時間移動が容易になった時代のなかでは、国家間、惑星間の戦争ではなく、並行世界間の戦争が起きていた。自分たちの世界線を生存させるために、他の並行世界に「ほつれ」を発生させ、過去、現在、未来の概念を破壊する。そうすれば、時間の概念が破壊された世界線は消滅する。
アイは、その「ほつれ」を作成する工作員だ。今回の任務は、並行世界NO.2024に「ほつれ」を発生させること。任務に従い、時空間を移動した先は病室だった。
アイが病室を見回すと、先客がいた。ベッドに腰掛け、窓の外を眺めていたこよみだった。
こよみとアイは、お互いに目を見開き、硬直する。
突然現れたアイの顔は、こよみの妹にそっくりだった。今から3年前に、行方不明になっている。

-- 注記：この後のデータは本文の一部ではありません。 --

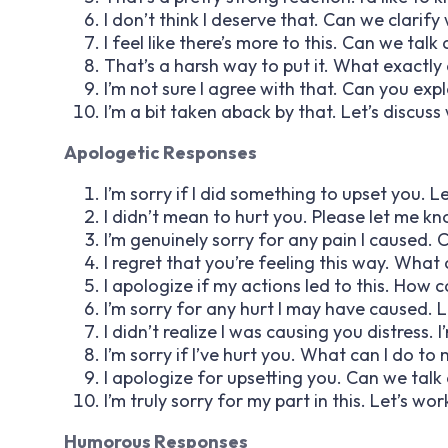
I don’t think I deserve that. Can we clarify
I feel like there’s more to this. Can we ta
That’s a harsh way to put it. What exactly d
I’m not sure I agree with that. Can you exp
I’m a bit taken aback by that. Let’s discuss 
Apologetic Responses
I’m sorry if I did something to upset you. Let
I didn’t mean to hurt you. Please let me k
I’m genuinely sorry for any pain I caused. 
I regret that you’re feeling this way. What c
I apologize if my actions led to this. Ho
I’m sorry for any hurt I may have caused. Le
I didn’t realize I was causing you distress. I
I’m sorry if I’ve hurt you. What can I do 
I apologize for upsetting you. Can we ta
I’m truly sorry for my part in this. Let’s wo
Humorous Responses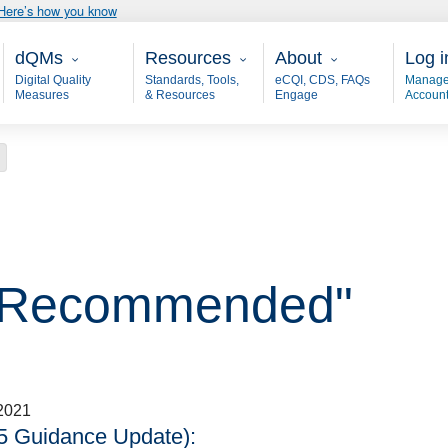
Here’s how you know
Main - dQM
Resources
About
User
dQMs
Resources
About
Log i
Digital Quality
Standards, Tools,
eCQI, CDS, FAQs
Manage
Measures
& Resources
Engage
Accoun
"
n, Recommended"
2021
5 Guidance Update):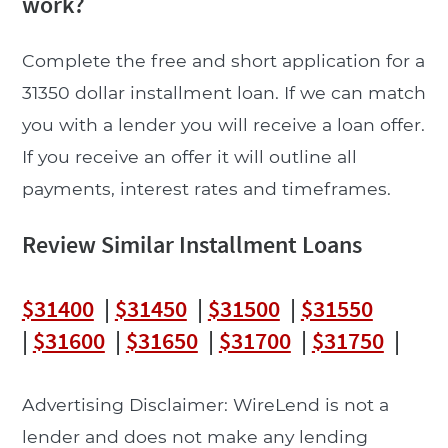
work?
Complete the free and short application for a
31350 dollar installment loan. If we can match
you with a lender you will receive a loan offer.
If you receive an offer it will outline all
payments, interest rates and timeframes.
Review Similar Installment Loans
$31400
|
$31450
|
$31500
|
$31550
|
$31600
|
$31650
|
$31700
|
$31750
|
Advertising Disclaimer: WireLend is not a
lender and does not make any lending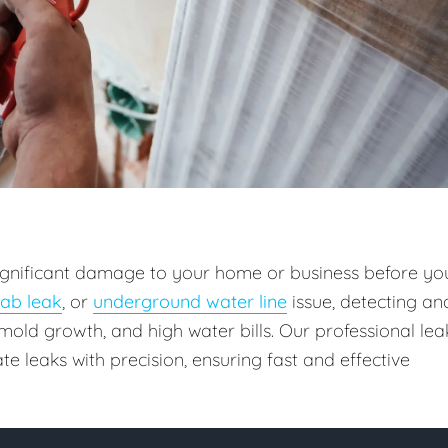
 significant damage to your home or business before yo
lab leak
, or
underground water line
issue, detecting an
old growth, and high water bills. Our professional lea
e leaks with precision, ensuring fast and effective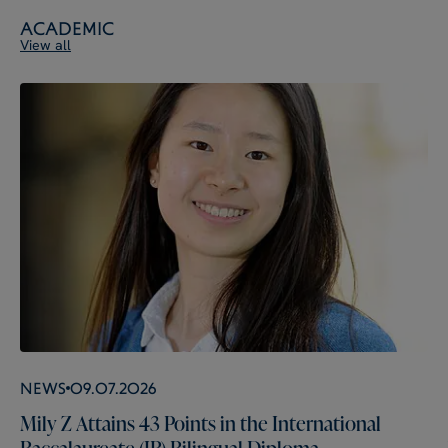
Academic
View all
News
09.07.2026
Mily Z Attains 43 Points in the International
Baccalaureate (IB) Bilingual Diploma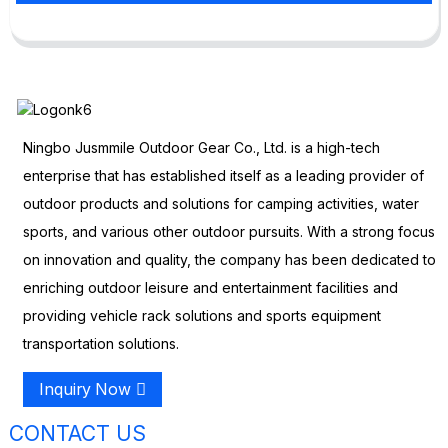
Ningbo Jusmmile Outdoor Gear Co., Ltd. is a high-tech
enterprise that has established itself as a leading provider of
outdoor products and solutions for camping activities, water
sports, and various other outdoor pursuits. With a strong focus
on innovation and quality, the company has been dedicated to
enriching outdoor leisure and entertainment facilities and
providing vehicle rack solutions and sports equipment
transportation solutions.
Inquiry Now
CONTACT US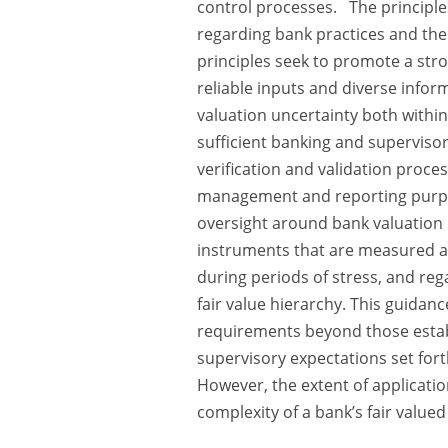
control processes. The principle
regarding bank practices and the
principles seek to promote a str
reliable inputs and diverse info
valuation uncertainty both within
sufficient banking and superviso
verification and validation proces
management and reporting purpos
oversight around bank valuation p
instruments that are measured at
during periods of stress, and rega
fair value hierarchy. This guidan
requirements beyond those estab
supervisory expectations set forth
However, the extent of applicati
complexity of a bank’s fair value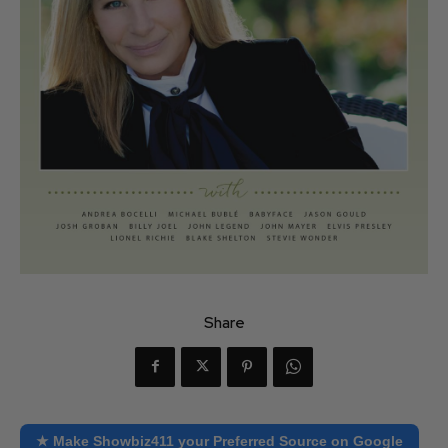
Share
★ Make Showbiz411 your Preferred Source on Google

ベッドに腰掛けるこよみは、アイの姉にそっくりだった。今から3年前に、病死している。
不思議なことが、さらに起きた。
こよみとアイのお互いの手が、様々な色の糸で編み込まれた一本の糸で繋がれていく。
すると、部屋の隅にあったミシンがひとりでに、がたごとと動き始める。
機械の体が、ミシンから生えた。ミシンは、ふたりに告げた。
「私は、タイムパトロール隊です。あなた方は、ほつれを発生させた原因として拘束いたします。ほつれが解除されるまで、部屋から出られません」
ミシンは、ふたりを拘束する。
こよみは、病気を治して、一日も早く普通の生活に戻りたい。ミシンに状況の説明を求め、力になれるなら手伝うと申し出た。
アイは拘束されたまま、ミシンとこよみが時間のほつれを修正する様子を傍観する。こよみが生きている世界線を殺そうとしている自分が、力を貸せる訳がない。しかし、病死した姉が生きている姿に喜びを感じている自分もいる。
アイも、こよみも、お互いのことが気になって仕方が無かった。沈黙がしばらく続いたころ、アイがこよみに問いかける。
「この部屋から出たい?」
「出たい。この部屋から出て、私は生きたい」
こよみの答えを聞いたアイは、世界線の異なるもうひとりの姉を助けるため、時間のほつれを修繕することに協力を申し出る。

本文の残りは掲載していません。